Supranationales Gewaltmonopol - EU-Sicherheitsforschung

Forum "Militärforschung an Universitäten und öffentlichen Forschungseinrichtungen und das Recht" auf dem Bremer Kongreß "Quo vadis NATO? - Herausforderungen für Demokratie und Recht" am 28. April 2013

In Anschluß an den Vortrag von Sabine Jaberg referierte der Diplompolitologe Eric Töpfer zum Thema "Zivil-militärische Sicherheitsforschung im Rahmen des Europäischen Sicherheitsforschungsprogramms". Hinsichtlich der politischen und institutionellen Perspektiven, unter denen die Debatte um eine Entmilitarisierung der Universitätsforschung geführt wird, handelte es sich um den substantiellsten Beitrag. In Töpfers Vortrag nahm ein Komplex aus industrie- und wissenschaftspolitischen wie privatwirtschaftlichen Interessen Gestalt an, der das bedrohliche Ausmaß in Stellung gebrachter Repressions- und Aggressionspotentiale auf nationaler wie EU-Ebene transparent machte.

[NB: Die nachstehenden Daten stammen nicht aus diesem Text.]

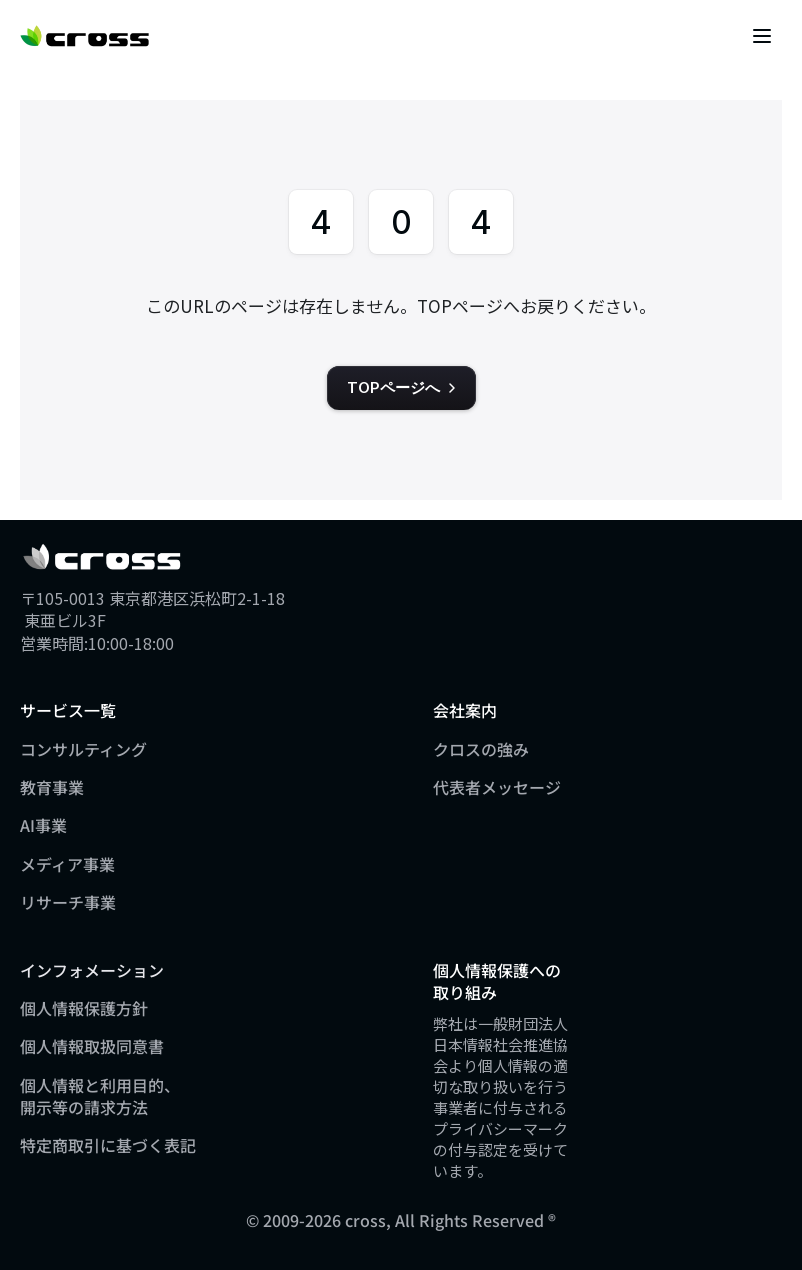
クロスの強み (481, 749)
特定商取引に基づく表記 (108, 1145)
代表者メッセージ (497, 787)
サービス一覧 (68, 710)
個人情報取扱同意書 (92, 1046)
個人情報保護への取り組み (497, 981)
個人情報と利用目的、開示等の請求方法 (100, 1096)
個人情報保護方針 (84, 1008)
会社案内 (465, 710)
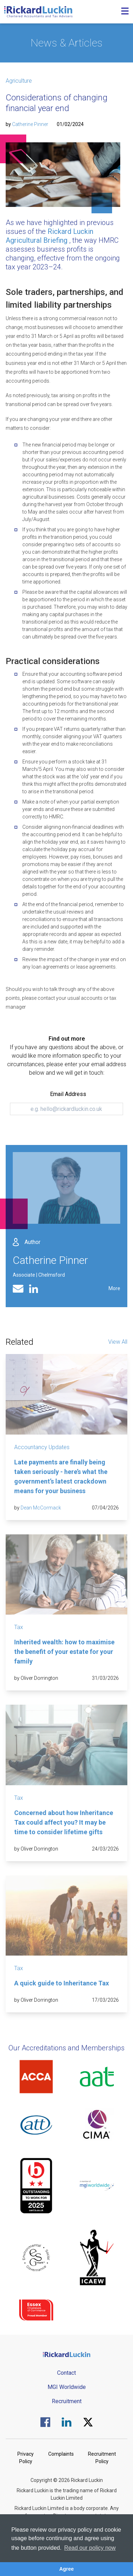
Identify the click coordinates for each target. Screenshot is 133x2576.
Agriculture (19, 80)
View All (117, 1341)
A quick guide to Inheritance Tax (61, 1983)
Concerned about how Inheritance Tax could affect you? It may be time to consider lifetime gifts (63, 1822)
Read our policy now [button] (90, 2548)
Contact (66, 2372)
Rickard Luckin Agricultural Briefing (49, 236)
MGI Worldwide (67, 2387)
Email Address (68, 1094)
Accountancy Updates (42, 1447)
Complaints (61, 2454)
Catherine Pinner (30, 124)
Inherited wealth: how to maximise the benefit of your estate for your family (64, 1651)
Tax (18, 1627)
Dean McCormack (41, 1508)
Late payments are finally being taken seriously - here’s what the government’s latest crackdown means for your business (60, 1476)
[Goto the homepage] (38, 12)
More (114, 1288)
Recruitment (67, 2401)
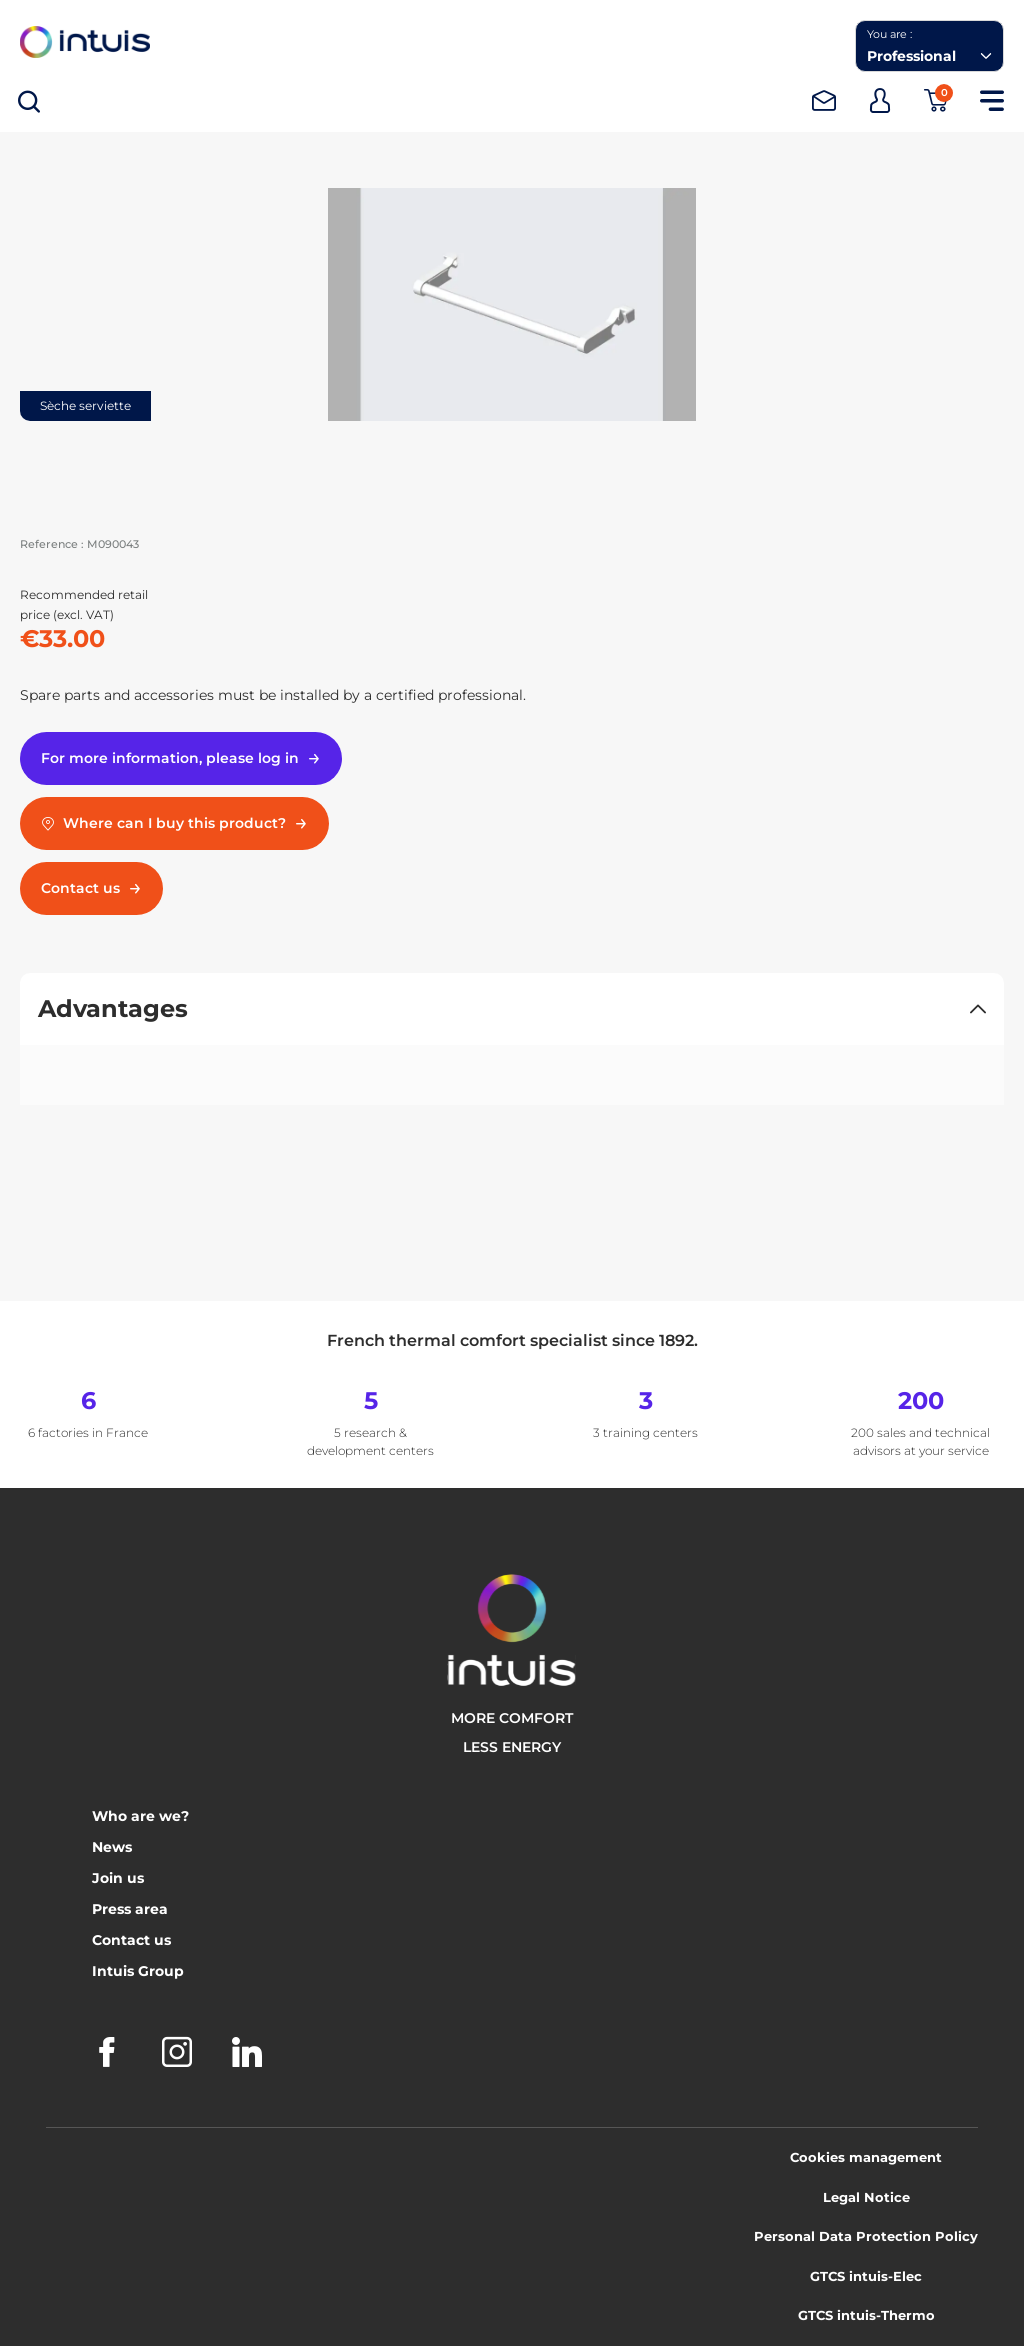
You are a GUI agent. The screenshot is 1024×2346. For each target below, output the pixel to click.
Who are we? (140, 1816)
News (112, 1847)
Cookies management (866, 2157)
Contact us (131, 1940)
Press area (130, 1909)
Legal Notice (866, 2197)
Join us (118, 1878)
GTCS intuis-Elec (866, 2276)
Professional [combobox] (911, 56)
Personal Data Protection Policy (866, 2236)
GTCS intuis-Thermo (866, 2315)
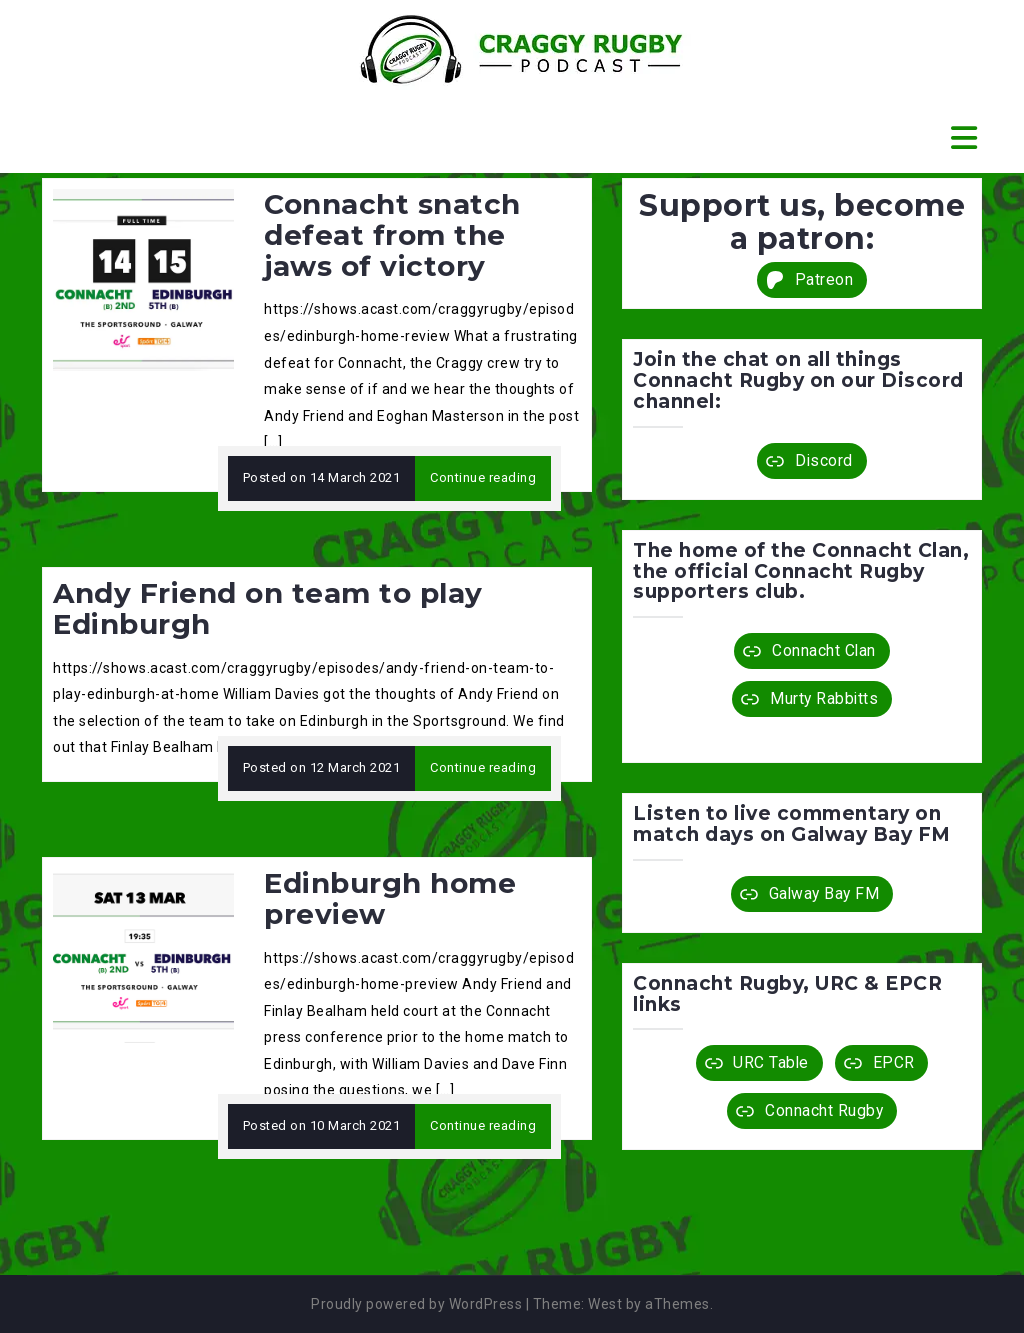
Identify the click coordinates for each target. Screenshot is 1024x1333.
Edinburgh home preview (390, 898)
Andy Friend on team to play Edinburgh (268, 608)
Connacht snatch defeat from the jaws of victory (392, 235)
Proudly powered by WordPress (416, 1304)
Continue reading (483, 477)
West (605, 1304)
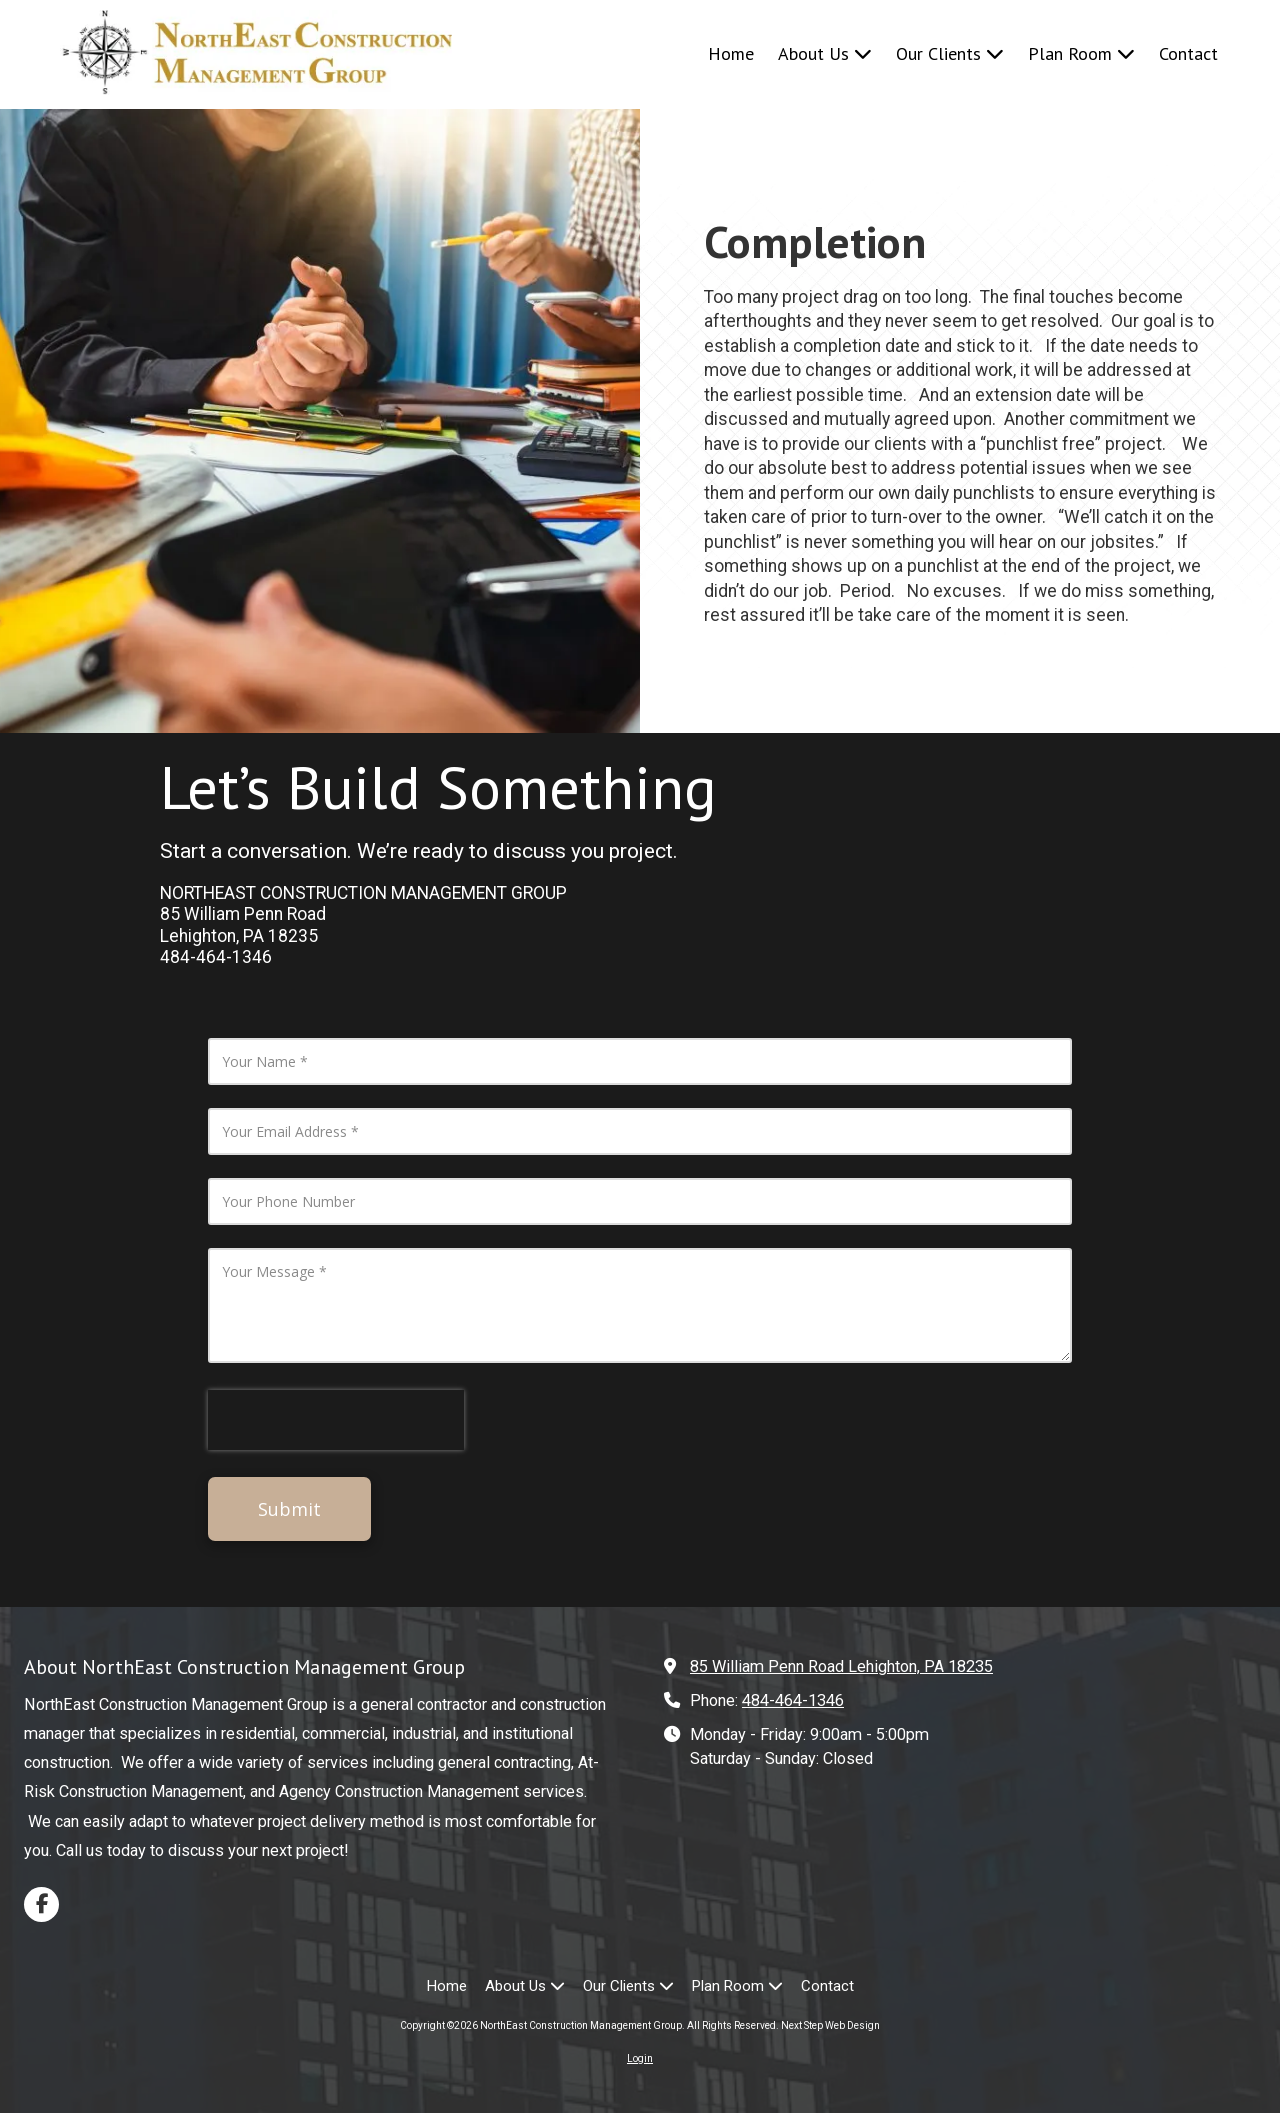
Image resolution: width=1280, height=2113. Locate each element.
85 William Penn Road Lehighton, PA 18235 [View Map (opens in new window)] (841, 1666)
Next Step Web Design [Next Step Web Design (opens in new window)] (830, 2025)
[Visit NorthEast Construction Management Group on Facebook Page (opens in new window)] (41, 1904)
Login (640, 2058)
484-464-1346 (793, 1700)
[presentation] (336, 1420)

Im Vortrag - Foto: © 2013 by Schattenblick

Eric Töpfer
Foto: © 2013 by Schattenblick

In Zeiten des neuen Paradigmas von vernetzter Sicherheit und Bevölkerungsschutz ließe sich die Wehrforschung nicht von der Forschung für die zivile Sicherheit trennen, so Töpfers einleitende Grundthese. Nichtsdestotrotz lehnte er im gesellschaftlichen Diskurs um die Zivilklausel eine allzu strenge Fokussierung auf die vom Bundesministerium für Verteidigung (BMVg) oder der Bundeswehr in Auftrag gegebene Forschung als zu kurz gegriffen ab. Die Größenordnung des Problems gehe weit darüber hinaus, so Töpfer. Zwar präsentierte er sich nicht explizit als Anwalt der Zivilklausel, ließ jedoch einen antimilitaristischen Standpunkt erkennen, der auf diesem Podium für sich selbst stand. So fiel auf, daß der Referent, obwohl das Thema Militarisierung der Zivilgesellschaft das Stichwort gab, den Begriff Krieg und seine Attribute aus seinem Vortrag heraushielt. Statt dessen lenkte er den Blick auf die größeren Zusammenhänge staatlicher Gewaltproduktion im Kontext innovativer Sicherheitsstrategien.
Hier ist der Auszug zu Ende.